■ Given records ■
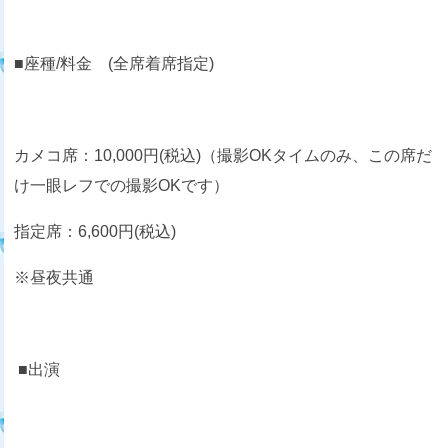
■座種/料金 (全席着席指定)
カメコ席：10,000円(税込)（撮影OKタイムのみ、この席だ
け一眼レフでの撮影OKです）
指定席：6,600円(税込)
※昼夜共通
■出演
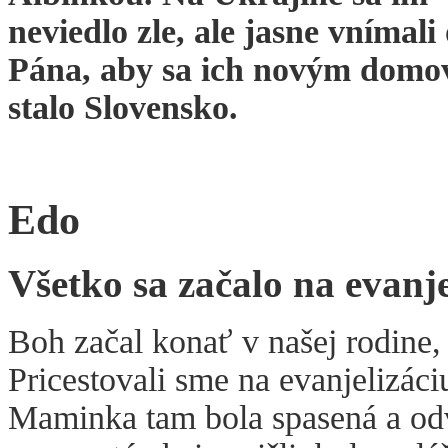
neviedlo zle, ale jasne vnímali
Pána, aby sa ich novým dom
stalo Slovensko.
Edo
Všetko sa začalo na evanj
Boh začal konať v našej rodine
Pricestovali sme na evanjelizá
Maminka tam bola spasená a odv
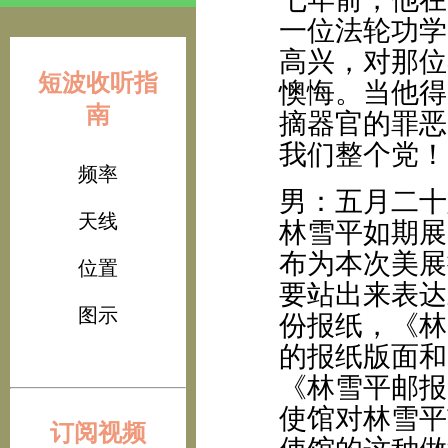
一位法轮功学
高兴，对那位
短波收听指
懊悔。当他得
南
摘器官的罪恶
我们整个党！
频率
男：五月二十
天线
林雪平如期展
布为本次美展
位置
要站出来表达
图示
份报纸，《林
的报纸版面和
《林雪平邮报
使馆对林雪平
订阅视频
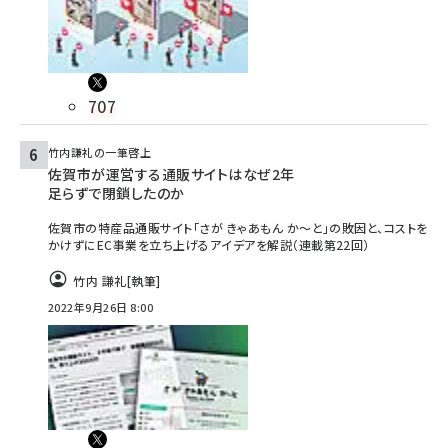
707
竹内謙礼の一筆啓上
佐賀市が運営する通販サイトはなぜ2年
足らずで閉鎖したのか
佐賀市の特産品通販サイト「さが きゃあもん か～と」の敗因と、コストを
かけずにEC事業を立ち上げるアイデアを解説（連載第22回）
竹内 謙礼
[執筆]
2022年9月26日 8:00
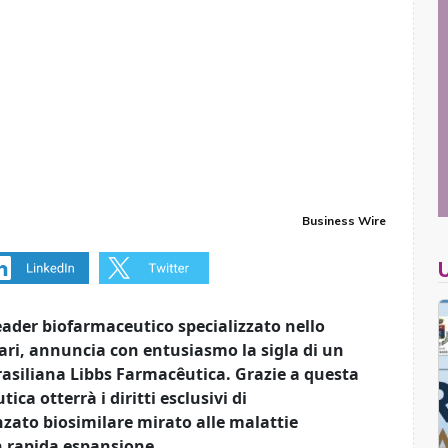
Business Wire
eader biofarmaceutico specializzato nello
lari, annuncia con entusiasmo la sigla di un
rasiliana Libbs Farmacêutica. Grazie a questa
ca otterrà i diritti esclusivi di
zato biosimilare mirato alle malattie
n rapida espansione.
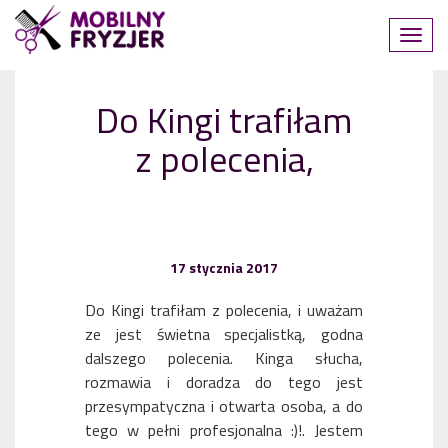
Do Kingi trafiłam
z polecenia,
17 stycznia 2017
Do Kingi trafiłam z polecenia, i uważam
ze jest świetna specjalistką, godna
dalszego polecenia. Kinga słucha,
rozmawia i doradza do tego jest
przesympatyczna i otwarta osoba, a do
tego w pełni profesjonalna :)!. Jestem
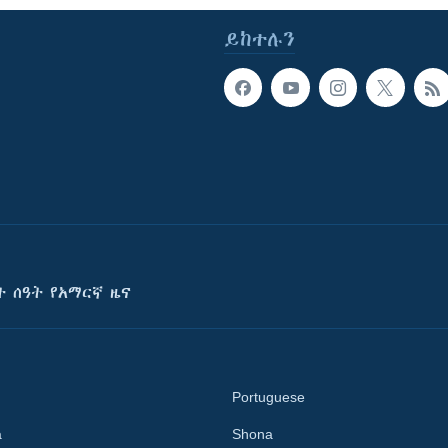
ይከተሉን
ት ሰዓት የአማርኛ ዜና
Portuguese
a
Shona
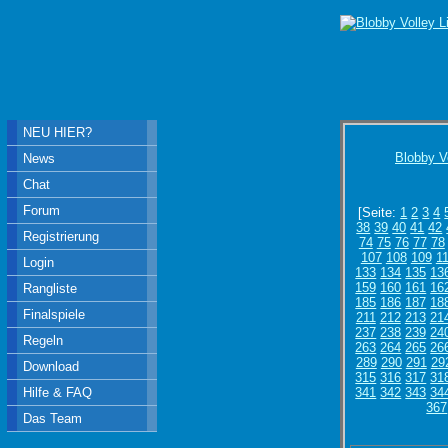
NEU HIER?
Blobby V
News
Chat
Forum
[Seite:
1
2
3
4
38
39
40
41
42
Registrierung
74
75
76
77
78
107
108
109
1
Login
133
134
135
13
159
160
161
16
Rangliste
185
186
187
18
Finalspiele
211
212
213
21
237
238
239
24
Regeln
263
264
265
26
289
290
291
29
Download
315
316
317
31
Hilfe & FAQ
341
342
343
34
367
Das Team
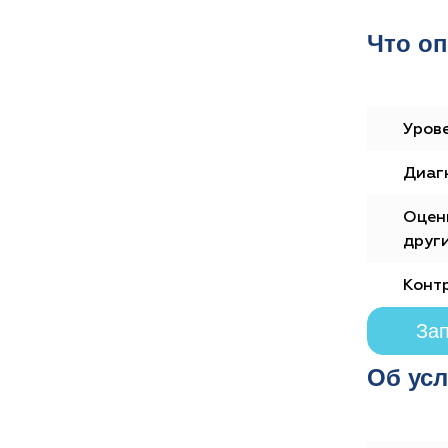
Что оп
Урове
Диаг
Оцен
други
Конт
Зап
Об усл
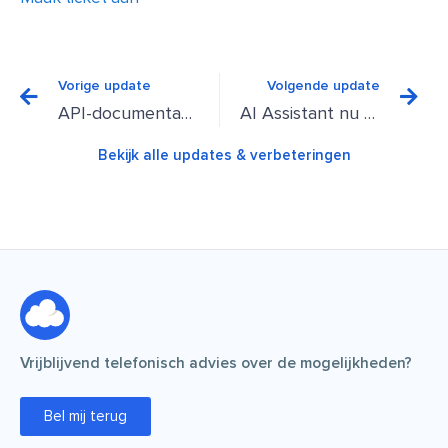
Vorige
Vo
Vorige update
Volgende update
API-documentatie bijgewerkt en getDomainList efficiënter gemaakt
AI Assistant nu beschikbaar in alle cPanel hosting
Bekijk alle updates & verbeteringen
Vrijblijvend telefonisch advies over de mogelijkheden?
Bel mij terug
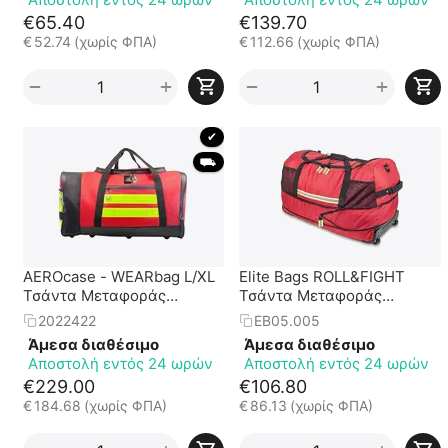
€
65.40
€
139.70
€
52.74
(χωρίς ΦΠΑ)
€
112.66
(χωρίς ΦΠΑ)
+
+
−
−
 ✔ 
 ⛟ 
AEROcase - WEARbag L/XL
Elite Bags ROLL&FIGHT
Τσάντα Μεταφοράς
Τσάντα Μεταφοράς
Εξοπλισμού -
Εξοπλισμού
2022422
EB05.005
Tarpaulin/Large - XLarge
Άμεσα διαθέσιμο
Άμεσα διαθέσιμο
(HT23-WEARBLXL1-69)
Αποστολή εντός 24 ωρών
Αποστολή εντός 24 ωρών
€
229.00
€
106.80
€
184.68
(χωρίς ΦΠΑ)
€
86.13
(χωρίς ΦΠΑ)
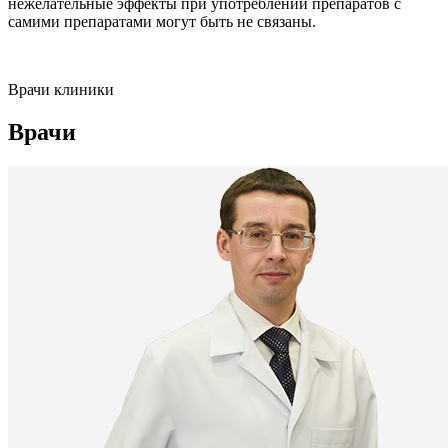
нежелательные эффекты при употреблении препаратов с
самими препаратами могут быть не связаны.
Врачи клиники
Врачи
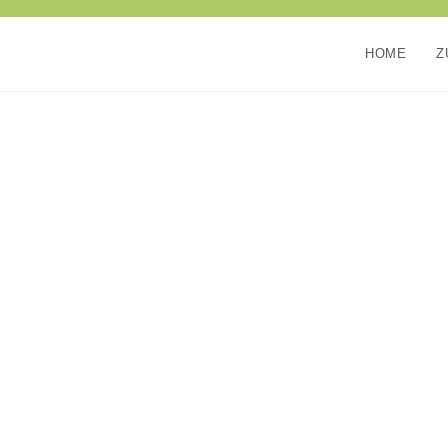
HOME
Z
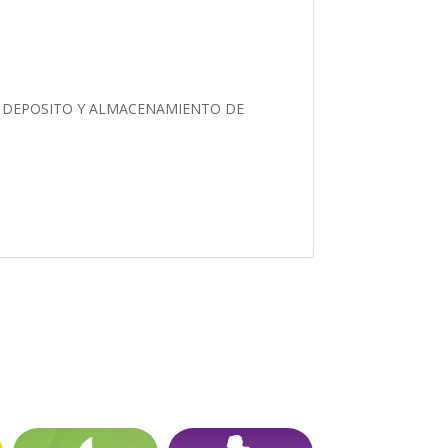
 DEPOSITO Y ALMACENAMIENTO DE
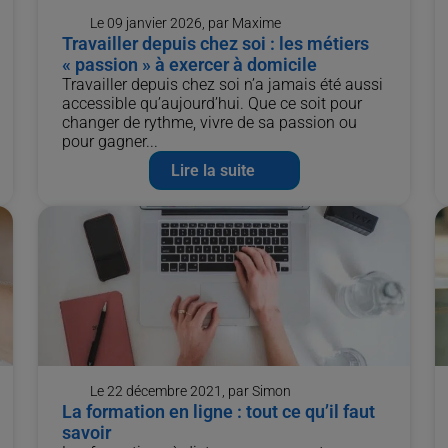
Le 09 janvier 2026, par Maxime
Travailler depuis chez soi : les métiers
« passion » à exercer à domicile
Travailler depuis chez soi n’a jamais été aussi
accessible qu’aujourd’hui. Que ce soit pour
changer de rythme, vivre de sa passion ou
pour gagner...
Lire la suite
Le 22 décembre 2021, par Simon
La formation en ligne : tout ce qu’il faut
savoir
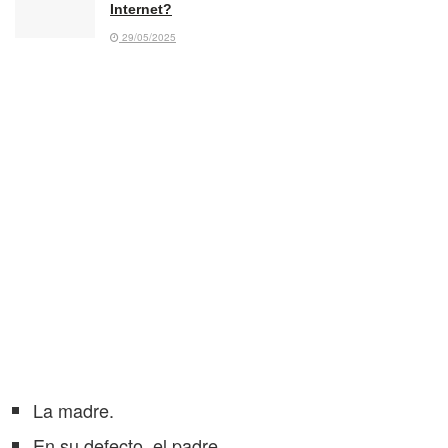
Internet?
29/05/2025
La madre.
En su defecto, el padre.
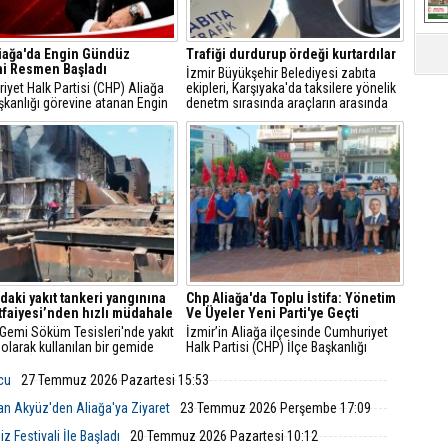
iağa'da Engin Gündüz
Trafiği durdurup ördeği kurtardılar
i Resmen Başladı
İzmir Büyükşehir Belediyesi zabıta
yet Halk Partisi (CHP) Aliağa
ekipleri, Karşıyaka'da taksilere yönelik
şkanlığı görevine atanan Engin
denetm sırasında araçların arasında
, sosyal medya hesabından
kalan yeşilbaşlı dişi ördeği fark ederek
 açıklamayla yeni döneme ilişkin
trafiği durdurdu.
r verdi.
'daki yakıt tankeri yangınına
Chp Aliağa'da Toplu İstifa: Yönetim
İtfaiyesi’nden hızlı müdahale
Ve Üyeler Yeni Parti'ye Geçti
 Gemi Söküm Tesisleri'nde yakıt
İzmir’in Aliağa ilçesinde Cumhuriyet
 olarak kullanılan bir gemide
Halk Partisi (CHP) İlçe Başkanlığı
çıktı. İzmir Büyükşehir
yönetim kurulu ve çok sayıda parti
esi İtfaiye Dairesi Başkanlığı
üyesi, düzenlenen basın toplantısıyla
lcu
27 Temmuz 2026 Pazartesi 15:53
i, ihbarın ardından hızla bölgeye
görevlerinden ve parti üyeliklerinden
istifa ettiklerini duyurarak Yeni Parti’ye
an Akyüz'den Aliağa'ya Ziyaret
23 Temmuz 2026 Perşembe 17:09
katıldıklarını açıkladı.
 Festivali İle Başladı
20 Temmuz 2026 Pazartesi 10:12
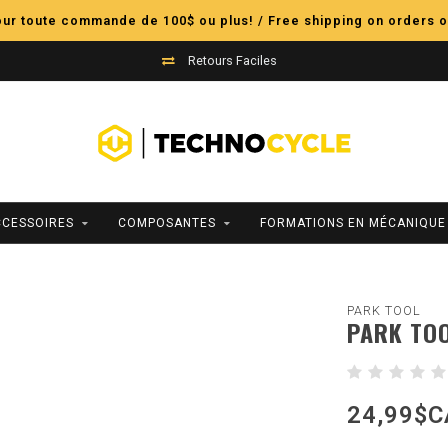
pour toute commande de 100$ ou plus! / Free shipping on orders o
Retours Faciles
CCESSOIRES
COMPOSANTES
FORMATIONS EN MÉCANIQUE
PARK TOOL
PARK TOO
24,99$C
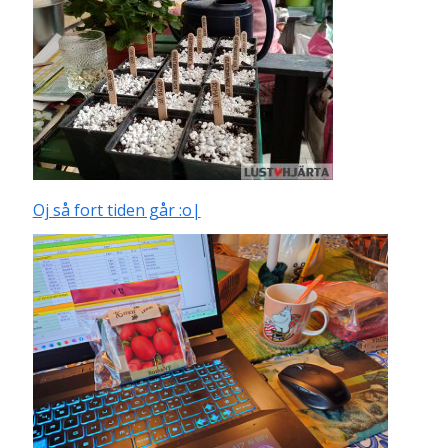
Oj så fort tiden går :o|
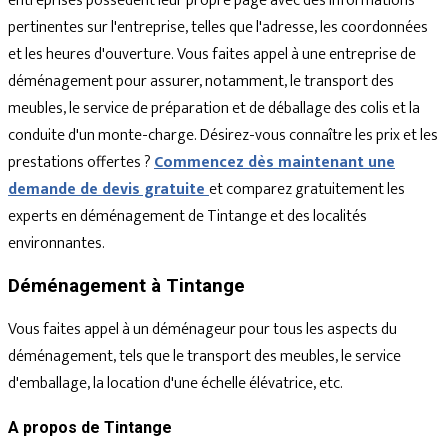
entreprises possèdent leur propre page avec des informations
pertinentes sur l'entreprise, telles que l'adresse, les coordonnées
et les heures d'ouverture. Vous faites appel à une entreprise de
déménagement pour assurer, notamment, le transport des
meubles, le service de préparation et de déballage des colis et la
conduite d'un monte-charge. Désirez-vous connaître les prix et les
prestations offertes ?
Commencez dès maintenant une
demande de devis gratuite
et comparez gratuitement les
experts en déménagement de Tintange et des localités
environnantes.
Déménagement à Tintange
Vous faites appel à un déménageur pour tous les aspects du
déménagement, tels que le transport des meubles, le service
d'emballage, la location d'une échelle élévatrice, etc.
A propos de Tintange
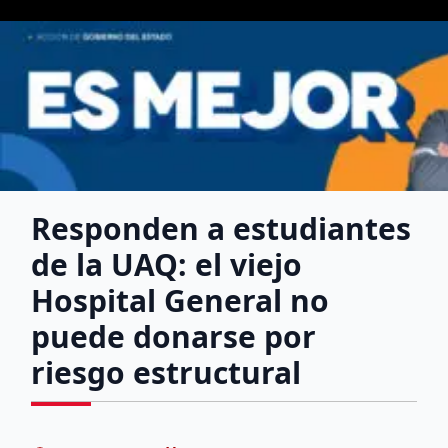
Responden a estudiantes
de la UAQ: el viejo
Hospital General no
puede donarse por
riesgo estructural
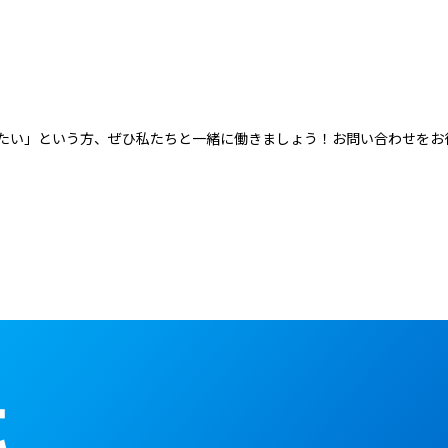
たい」という方、ぜひ私たちと一緒に働きましょう！お問い合わせをお
t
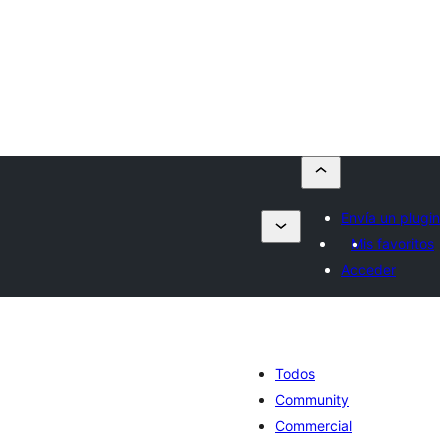
Envía un plugin
Mis favoritos
Acceder
Todos
Community
Commercial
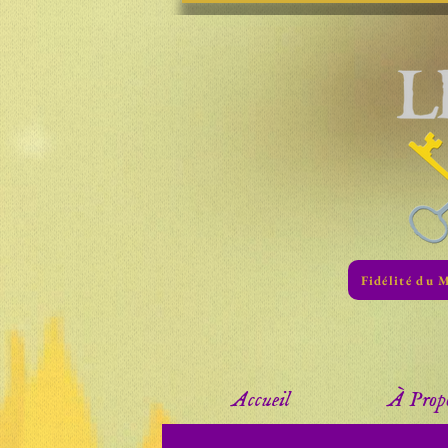
Fidélité du 
Accueil
À Prop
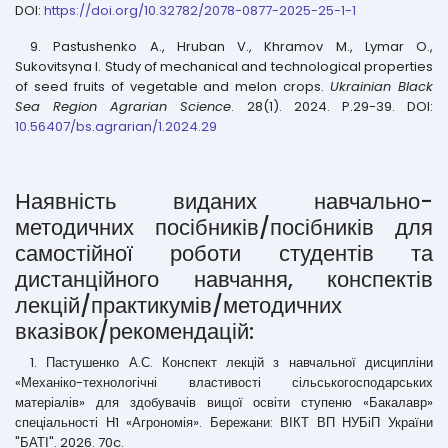
DOI:
https://doi.org/10.32782/2078-0877-2025-25-1-1
9. Pastushenko A., Hruban V., Khramov M., Lymar O.,
Sukovitsyna I. Study of mechanical and technological properties
of seed fruits of vegetable and melon crops.
Ukrainian Black
Sea Region Agrarian Science
. 28(1). 2024. P.29-39. DOI:
10.56407/bs.agrarian/1.2024.29
Наявність виданих навчально-
методичних посібників/посібників для
самостійної роботи студентів та
дистанційного навчання, конспектів
лекцій/практикумів/методичних
вказівок/рекомендацій:
1. Пастушенко А.С. Конспект лекцій з навчальної дисципліни
«Механіко-технологічні властивості сільськогосподарських
матеріалів» для здобувачів вищої освіти ступеню «Бакалавр»
спеціальності Н1 «Агрономія». Бережани: ВІКТ ВП НУБіП України
"БАТІ". 2026. 70c.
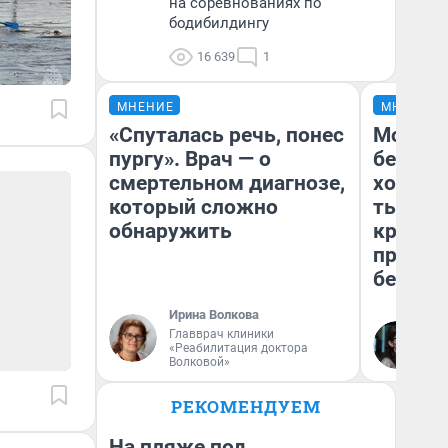
на соревнованиях по
бодибилдингу
16 639
1
МНЕНИЕ
МНЕНИЕ
«Спуталась речь, понес
Мой ба
пургу». Врач — о
береже
смертельном диагнозе,
хотела 
который сложно
тысяч,
обнаружить
кредит,
приеха
безопа
Ирина Волкова
Главврач клиники
Кс
«Реабилитация доктора
Ав
Волковой»
РЕКОМЕНДУЕМ
На пляже под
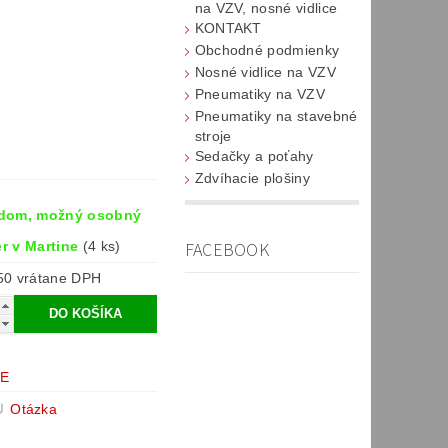
na VZV, nosné vidlice
KONTAKT
Obchodné podmienky
Nosné vidlice na VZV
Pneumatiky na VZV
Pneumatiky na stavebné
stroje
Sedačky a poťahy
Zdvíhacie plošiny
dom, možný osobný
r v Martine
(4 ks)
FACEBOOK
€61,50 vrátane DPH
DE
Otázka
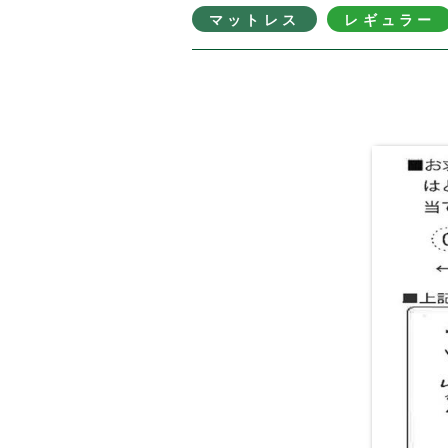
マットレス
レギュラー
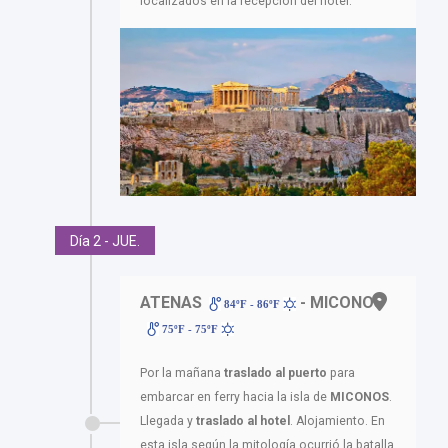
localizados en la recepción del hotel.
Día 2 - JUE.
ATENAS
- MICONOS
84ºF - 86ºF
75ºF - 75ºF
Por la mañana
traslado al puerto
para
embarcar en ferry hacia la isla de
MICONOS
.
Llegada y
traslado al hotel
. Alojamiento. En
esta isla según la mitología ocurrió la batalla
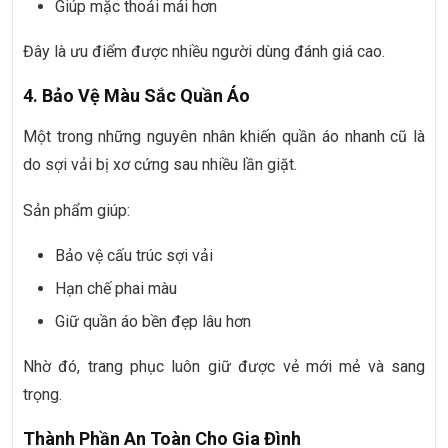
Giúp mặc thoải mái hơn
Đây là ưu điểm được nhiều người dùng đánh giá cao.
4. Bảo Vệ Màu Sắc Quần Áo
Một trong những nguyên nhân khiến quần áo nhanh cũ là
do sợi vải bị xơ cứng sau nhiều lần giặt.
Sản phẩm giúp:
Bảo vệ cấu trúc sợi vải
Hạn chế phai màu
Giữ quần áo bền đẹp lâu hơn
Nhờ đó, trang phục luôn giữ được vẻ mới mẻ và sang
trọng.
Thành Phần An Toàn Cho Gia Đình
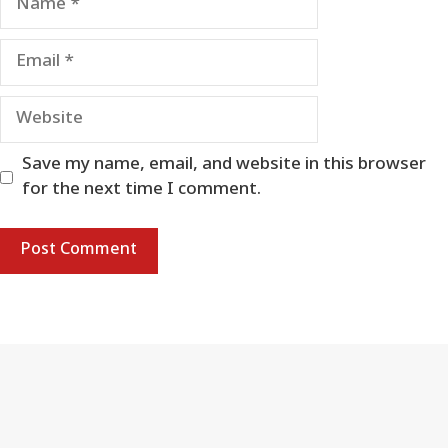
Email
Website
Save my name, email, and website in this browser
for the next time I comment.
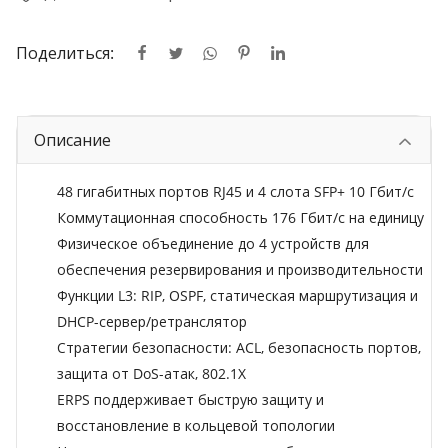
Поделиться:
Описание
48 гигабитных портов RJ45 и 4 слота SFP+ 10 Гбит/с
Коммутационная способность 176 Гбит/с на единицу
Физическое объединение до 4 устройств для
обеспечения резервирования и производительности
Функции L3: RIP, OSPF, статическая маршрутизация и
DHCP-сервер/ретранслятор
Стратегии безопасности: ACL, безопасность портов,
защита от DoS-атак, 802.1X
ERPS поддерживает быструю защиту и
восстановление в кольцевой топологии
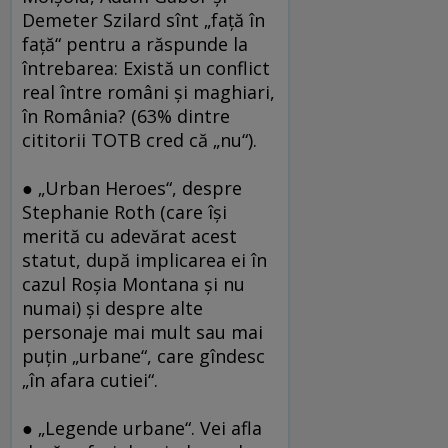
Demeter Szilard sînt „faţă în
faţă“ pentru a răspunde la
întrebarea: Există un conflict
real între români şi maghiari,
în România? (63% dintre
cititorii TOTB cred că „nu“).
● „Urban Heroes“, despre
Stephanie Roth (care îşi
merită cu adevărat acest
statut, după implicarea ei în
cazul Roşia Montana şi nu
numai) şi despre alte
personaje mai mult sau mai
puţin „urbane“, care gîndesc
„în afara cutiei“.
● „Legende urbane“. Vei afla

■ What the task asks ■
Could you transcribe exactly the entries above, but only the lines from the one with "1. Пастушенко А.С." through the one with "48 гигабитных портов", and without pictures?

■ Exercise solution ■
1. Пастушенко А.С. Конспект лекцій з навчальної дисципліни
«Механіко-технологічні властивості сільськогосподарських
матеріалів» для здобувачів вищої освіти ступеню «Бакалавр»
спеціальності Н1 «Агрономія». Бережани: ВІКТ ВП НУБіП України
"БАТІ". 2026. 70c.
на соревнованиях по
бодибилдингу
16 639
1
МНЕНИЕ
МНЕНИЕ
«Спуталась речь, понес
Мой ба
пургу». Врач — о
береже
смертельном диагнозе,
хотела 
который сложно
тысяч,
обнаружить
кредит,
приеха
безопа
Ирина Волкова
Главврач клиники
Кс
«Реабилитация доктора
Ав
Волковой»
РЕКОМЕНДУЕМ
На пляже под
na VZV, nosné vidlice
KONTAKT
Obchodné podmienky
Nosné vidlice na VZV
Pneumatiky na VZV
Pneumatiky na stavebné
stroje
Sedačky a poťahy
Zdvíhacie plošiny
dom, možný osobný
r v Martine
(4 ks)
FACEBOOK
€61,50 vrátane DPH
DE
Otázka
マットレス
レギュラー
localizados en la recepción del hotel.
Día 2 - JUE.
ATENAS
- MICONOS
84ºF - 86ºF
75ºF - 75ºF
Por la mañana
traslado al puerto
para
embarcar en ferry hacia la isla de
MICONOS
.
Llegada y
traslado al hotel
. Alojamiento. En
esta isla según la mitología ocurrió la batalla
Giúp mặc thoải mái hơn
Đây là ưu điểm được nhiều người dùng đánh giá cao.
4. Bảo Vệ Màu Sắc Quần Áo
Một trong những nguyên nhân khiến quần áo nhanh cũ là
do sợi vải bị xơ cứng sau nhiều lần giặt.
Sản phẩm giúp:
Bảo vệ cấu trúc sợi vải
Hạn chế phai màu
Giữ quần áo bền đẹp lâu hơn
Nhờ đó, trang phục luôn giữ được vẻ mới mẻ và sang
trọng.
Thành Phần An Toàn Cho Gia Đình
Email
Website
Save my name, email, and website in this browser
for the next time I comment.
Поделиться:
Описание
48 гигабитных портов RJ45 и 4 слота SFP+ 10 Гбит/с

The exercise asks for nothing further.